I had record year for travelling: Honolulu, Austin and San Diego with an unscheduled quick sleepover in  Phoenix, Mississauga, Portland and Los Angeles. My travel agent even suggested that it now might be worthwhile to get an air miles card.

I had the opportunity to present at South-by-Southwest (SXSW), the 26th Annual International Technology & Persons with Disabilities Conference (CSUN 2010) and Successful Online Business Conference (SOBCon);

I had the pleasure of meeting new friends and happily reconnecting with old ones.

However, all of this – and more – has left me feeling tired for several months; more than “go have a nap” tired, more like “too tired to fight any more” tired. This may partially explain my four colds in the last four months. (Although coughing for 2-3 weeks per month has done wonders for my abdominal muscles!)

Changes are definitely needed to get my health back, to create some balance, and to feel like a million bucks again.

For the next while, at least, I am committing to a four-hour work day without any crazy deadlines (no matter how urgent clients claim it is). This isn’t as drastic as Tim Ferris’ 4-Hour Workweek. (Is that even possible? Seriously?)

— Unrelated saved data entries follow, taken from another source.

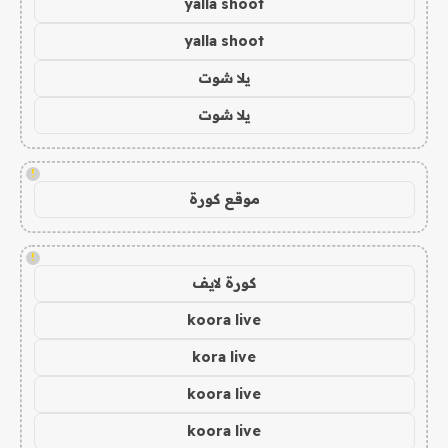
yalla shoot
yalla shoot
يلا شوت
يلا شوت
!
موقع كورة
!
كورة لايف
koora live
kora live
koora live
koora live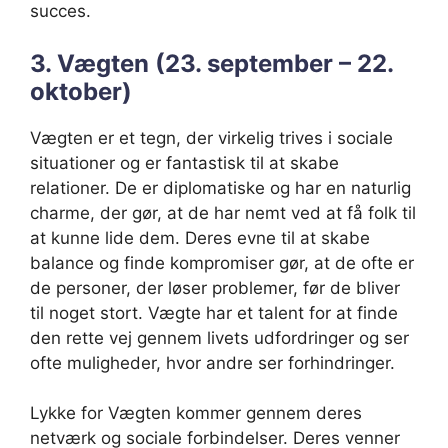
succes.
3. Vægten (23. september – 22.
oktober)
Vægten er et tegn, der virkelig trives i sociale
situationer og er fantastisk til at skabe
relationer. De er diplomatiske og har en naturlig
charme, der gør, at de har nemt ved at få folk til
at kunne lide dem. Deres evne til at skabe
balance og finde kompromiser gør, at de ofte er
de personer, der løser problemer, før de bliver
til noget stort. Vægte har et talent for at finde
den rette vej gennem livets udfordringer og ser
ofte muligheder, hvor andre ser forhindringer.
Lykke for Vægten kommer gennem deres
netværk og sociale forbindelser. Deres venner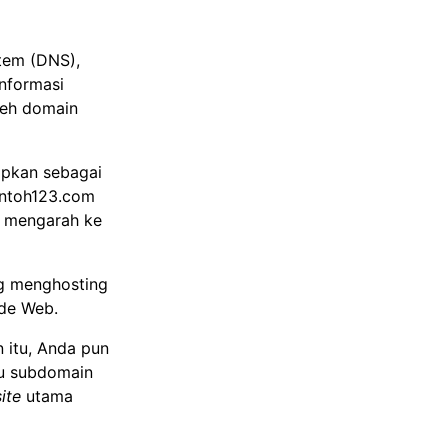
tem (DNS),
nformasi
leh domain
apkan sebagai
ontoh123.com
t mengarah ke
g menghosting
ide Web.
 itu, Anda pun
au subdomain
ite
utama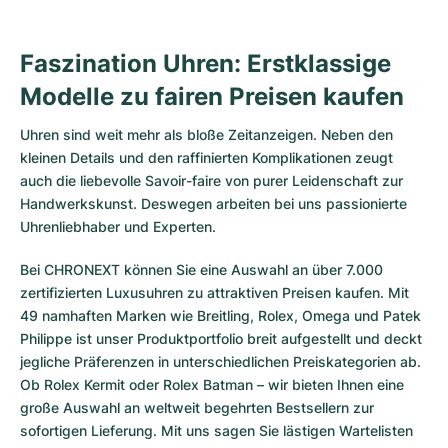
Faszination Uhren: Erstklassige
Modelle zu fairen Preisen kaufen
Uhren sind weit mehr als bloße Zeitanzeigen. Neben den
kleinen Details und den raffinierten Komplikationen zeugt
auch die liebevolle Savoir-faire von purer Leidenschaft zur
Handwerkskunst. Deswegen arbeiten bei uns passionierte
Uhrenliebhaber und Experten.
Bei CHRONEXT können Sie eine Auswahl an über 7.000
zertifizierten
Luxusuhren
zu attraktiven Preisen kaufen. Mit
49 namhaften Marken wie Breitling, Rolex, Omega und Patek
Philippe ist unser Produktportfolio breit aufgestellt und deckt
jegliche Präferenzen in unterschiedlichen Preiskategorien ab.
Ob
Rolex Kermit
oder
Rolex Batman
– wir bieten Ihnen eine
große Auswahl an weltweit begehrten Bestsellern zur
sofortigen Lieferung. Mit uns sagen Sie lästigen Wartelisten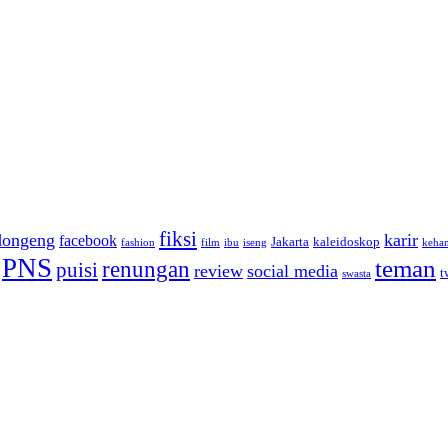
fiksi
dongeng
karir
facebook
Jakarta
kaleidoskop
fashion
film
ibu
iseng
keha
PNS
teman
renungan
puisi
review
social media
t
swasta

In preparation for keeping me focused and on task, I have created two columns with the question “Am I Doing What I Should Be Doing Now?”. In the “Yes” column, I have listed:

  • Client work
  • Writing blog posts or other content
  • Research
  • Webinars
  • Relevant Tweet chats
  • Marketing activities (if I must)
  • Paying bills
  • Filing papers
  • Bookkeeping
  • Packaging books
  • Work-related email

In the “No” column:

  • Twitter, other than to share posts and other “just can’t wait!” tweets
  • Facebook
  • Housework
  • Personal email
  • Google+ without a real purpose

My plan is to work from 10 (realistically) until 2. By focusing on work tasks for four hours, without interruptions, I am hoping that I will be as equally productive as sitting here all day.

I will break for lunch when my stomach tells me it is lunchtime – typically around 2:30. I will hang out with friends and family on Twitter, Facebook and email while eating lunch.

After a reasonable amount of time at the virtual water cooler, I plan on doing something radical: turning off my computer! …and going to do something else. It might be:

  • Doing scheduled housework
  • Decluttering a specific nook or cranny
  • Trying something new in the kitchen (Did I just say that? Publicly? Oops.)
  • Napping with my kitty
  • Reading a book
  • Going out
  • Exercising
  • Connecting with local friends
  • Anything that isn’t on the computer

I might turn on my computer again later in the day; my second book is begging to be written. Or, I might be content doing whatever I am doing and leave it off until the next day.

Sounds like a plan for restoring my health and balance in my life, right?

Feel free to hold me to the “Yes” and “No” lists to help me stay focused and on task. Once I have given this a fair try, I will report on whether a four-hour work day can be as equally productive an all-day shift.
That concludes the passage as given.